Of course, now that the seeds and plants are in, that doesn’t mean all the work is done and I can sit back and relax until the vegetables appear.

We can’t forget about the weeding, putting up tomato cages and fences, and running out there to water the plants on hot, dry days.

It may not be comparable to running or other forms of aerobic exercise, but it does work up a sweat and uses some muscles, too. According to research I’ve found, gardening can burn 200 to 400 calories per hour. Not too bad for something not as demanding on the body as running.

After I left the garden last week, I could feel it in my muscles.

My out-of-shape body was reminding me how little I had exercised in recent months, but I was proud to have everything in the ground. I knew rain was in the forecast all weekend, and it would provide a good start for the garden.

As I drove past the garden sites Monday, it seems rain  has already had a positive effect — at least for the weeds, as it seemed they had already started to multiply in the few days since I had been there. You know what that means — I’m in for some fun weeding here in the next couple days.

At this time of uncertainty in the world, I’m glad to be able to have gardening as an outlet to put some of my energy into.
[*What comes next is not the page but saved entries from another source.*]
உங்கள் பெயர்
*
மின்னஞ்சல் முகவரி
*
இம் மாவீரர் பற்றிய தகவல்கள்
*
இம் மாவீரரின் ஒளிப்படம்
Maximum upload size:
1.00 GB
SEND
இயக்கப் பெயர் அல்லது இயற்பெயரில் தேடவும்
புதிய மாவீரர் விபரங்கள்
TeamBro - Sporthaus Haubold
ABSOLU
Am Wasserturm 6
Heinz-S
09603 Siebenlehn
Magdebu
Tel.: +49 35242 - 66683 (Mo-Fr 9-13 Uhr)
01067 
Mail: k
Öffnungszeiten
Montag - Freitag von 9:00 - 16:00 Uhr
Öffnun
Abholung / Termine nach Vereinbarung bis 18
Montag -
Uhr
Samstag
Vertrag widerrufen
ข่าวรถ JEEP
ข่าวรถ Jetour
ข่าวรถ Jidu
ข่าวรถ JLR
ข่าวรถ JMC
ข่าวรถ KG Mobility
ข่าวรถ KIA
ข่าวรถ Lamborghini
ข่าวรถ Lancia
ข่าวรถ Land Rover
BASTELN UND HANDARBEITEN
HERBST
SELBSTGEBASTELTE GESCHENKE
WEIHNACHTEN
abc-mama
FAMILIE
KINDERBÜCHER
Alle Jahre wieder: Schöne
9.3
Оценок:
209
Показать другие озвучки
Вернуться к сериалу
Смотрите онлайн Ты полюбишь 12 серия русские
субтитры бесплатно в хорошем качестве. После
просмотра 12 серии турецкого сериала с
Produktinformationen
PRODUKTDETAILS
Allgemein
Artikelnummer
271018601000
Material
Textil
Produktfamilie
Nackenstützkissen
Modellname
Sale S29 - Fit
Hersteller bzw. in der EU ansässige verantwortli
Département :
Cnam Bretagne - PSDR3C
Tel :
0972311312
There’s something so rewarding about putting all this work into a garden and seeing it flourish and produce healthy food that sustains us.

Not to mention, homegrown produce is delicious.

If you’ve never grown a garden, think about trying it out this year. It’s not too late.Gardening is good both for the body and the mind and provides a great learning tool for children, too. 

“To plant a garden is to believe in tomorrow.” — Audrey Hepburn

Sarah Stultz is the managing editor of the Tribune. Her column appears every Wednesday.